I looked over helplessly at the sledge: Oleg was sitting in the driver’s seat, staring with his frozen face out into the winter, and the last thing I wanted was to get in with him. But I couldn’t walk home from here, or even to some village where I could hire another driver. Oleg had turned off the road to bring us here: I had no idea where we were. I turned to argue, but the Staryk was already gone. I stood alone under pine boughs heavy with snow, with only silence and footprints around me, and the deep crushed hollow where I had fallen, the shape of a girl outlined in the drift, like a child playing might have made.

It began to snow even while I stood there, a thick steady snow that forced my hand. I picked my way gingerly to the sledge and climbed back inside. Oleg shook the reins silently, and the mare started trotting again. He turned her head towards the trees, away from the road, and drove deeper into the forest. I tried to decide whether I was more afraid to call out to him and be answered, or to get no reply, and if I should try to jump from the sledge. And then suddenly we came through a narrow gap between trees onto a different road: a road whose surface was pale and smooth as a sheet of ice, gleaming white. The rails of the sledge rattled once, coming onto the road, and then fell perfectly silent. The horse’s heavy-shod hooves went quickly on the ice, the sledge skating along behind her. Around us, trees stretched tall and birch-white, full of rustling leaves; trees that didn’t grow in our forest, and should have been bare with winter. I saw white birds and white squirrels darting between the branches, and the sleigh bells made a strange kind of music, high and bright and cold.

I didn’t look behind me, to see where the road came from. I huddled back into the blankets and squeezed my eyes shut and kept them so, until suddenly there was a crunching of snow beneath us again, and the sledge was already standing outside the gate of my own yard. I all but leapt out, and darted through the gate and all the way to my door before I glanced around. But I needn’t have run. Oleg drove away without ever looking back at me.

Chapter 8

“Wanda,” Miryem said to me, the morning after she came back, “will you take this to Oleg’s house? I forgave him a kopek for waiting for me, in Vysnia.” She gave me a written receipt, but she didn’t meet my eyes as she asked. There were red scratches across the back of her jaw and cheek, as though a branch had caught her there, or something with claws.

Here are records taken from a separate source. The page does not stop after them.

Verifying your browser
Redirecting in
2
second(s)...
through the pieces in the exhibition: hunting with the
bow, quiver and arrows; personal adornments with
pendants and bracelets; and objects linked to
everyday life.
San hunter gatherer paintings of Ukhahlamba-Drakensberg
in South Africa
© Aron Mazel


I said, “Yes, I will go.” I put on my shawl and took the note, but when I came to Oleg’s house, down the lane and around a corner, I stopped across the street and stood watching. Two men were carrying away his body to the church. I saw his face for a moment. His eyes were open and staring, and his mouth was blue. His wife was sitting huddled near the stables. The neighbors were converging on the house with covered dishes. One of them stopped in front of me. I had met Varda: she had still owed a small sum when I had started collecting, and she had paid the balance off with three young, laying chickens. She said to me sharply, “Well? What do you want in this house? The flesh of the dead?”

Kajus was coming to the house too with his wife and son, carrying a big steaming jug of krupnik. “Come now, Panova Kubilius, it is Sunday. Surely Wanda is not collecting,” he said.

“He earned a kopek off his debt for driving Miryem to Vysnia,” I answered. “I came to bring the receipt.”

“There, you see,” Kajus said to Varda, who scowled back at him and me both.

“A kopek!” she said. “One less for his poor wife to take out of her children’s mouths to fatten the Jew’s purse. Give it to me! I will take it to her, not you.”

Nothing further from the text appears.